Exercise requirements :: Going through the entries, how many lines include the string "Elancourt"? Answer only with the number.

Listed records below:

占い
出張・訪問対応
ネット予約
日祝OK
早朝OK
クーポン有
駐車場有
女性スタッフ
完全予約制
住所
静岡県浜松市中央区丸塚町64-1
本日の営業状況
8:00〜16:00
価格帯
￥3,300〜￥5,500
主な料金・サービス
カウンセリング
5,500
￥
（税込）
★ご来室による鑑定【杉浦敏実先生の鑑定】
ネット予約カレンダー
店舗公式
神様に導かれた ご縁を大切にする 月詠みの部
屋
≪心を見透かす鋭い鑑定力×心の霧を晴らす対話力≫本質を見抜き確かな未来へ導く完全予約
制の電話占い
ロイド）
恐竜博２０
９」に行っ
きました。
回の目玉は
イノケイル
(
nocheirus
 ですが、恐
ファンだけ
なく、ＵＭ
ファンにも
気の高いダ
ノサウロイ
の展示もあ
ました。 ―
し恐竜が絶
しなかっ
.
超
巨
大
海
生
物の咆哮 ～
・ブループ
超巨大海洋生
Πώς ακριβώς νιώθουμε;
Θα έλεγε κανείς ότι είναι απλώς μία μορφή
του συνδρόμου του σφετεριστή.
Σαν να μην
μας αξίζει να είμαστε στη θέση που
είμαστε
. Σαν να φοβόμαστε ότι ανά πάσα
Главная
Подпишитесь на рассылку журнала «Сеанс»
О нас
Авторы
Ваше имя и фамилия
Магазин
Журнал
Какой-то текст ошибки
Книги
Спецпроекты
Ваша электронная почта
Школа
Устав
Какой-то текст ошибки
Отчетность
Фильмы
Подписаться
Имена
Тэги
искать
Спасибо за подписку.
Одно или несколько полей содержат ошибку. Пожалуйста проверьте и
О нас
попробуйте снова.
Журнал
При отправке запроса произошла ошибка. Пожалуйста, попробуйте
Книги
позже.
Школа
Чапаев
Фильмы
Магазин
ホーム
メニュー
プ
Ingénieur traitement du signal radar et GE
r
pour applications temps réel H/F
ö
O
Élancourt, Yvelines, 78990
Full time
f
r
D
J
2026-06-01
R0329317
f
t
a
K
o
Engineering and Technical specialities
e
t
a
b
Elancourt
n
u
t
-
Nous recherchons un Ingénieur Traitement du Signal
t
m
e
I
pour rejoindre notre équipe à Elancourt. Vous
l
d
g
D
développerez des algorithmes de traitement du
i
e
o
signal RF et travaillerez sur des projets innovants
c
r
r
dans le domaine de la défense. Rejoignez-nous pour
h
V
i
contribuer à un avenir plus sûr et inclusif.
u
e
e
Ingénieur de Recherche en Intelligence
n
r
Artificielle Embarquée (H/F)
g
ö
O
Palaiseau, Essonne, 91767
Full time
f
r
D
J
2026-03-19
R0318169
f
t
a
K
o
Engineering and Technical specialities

End of Listed records.

Result of the task :: 2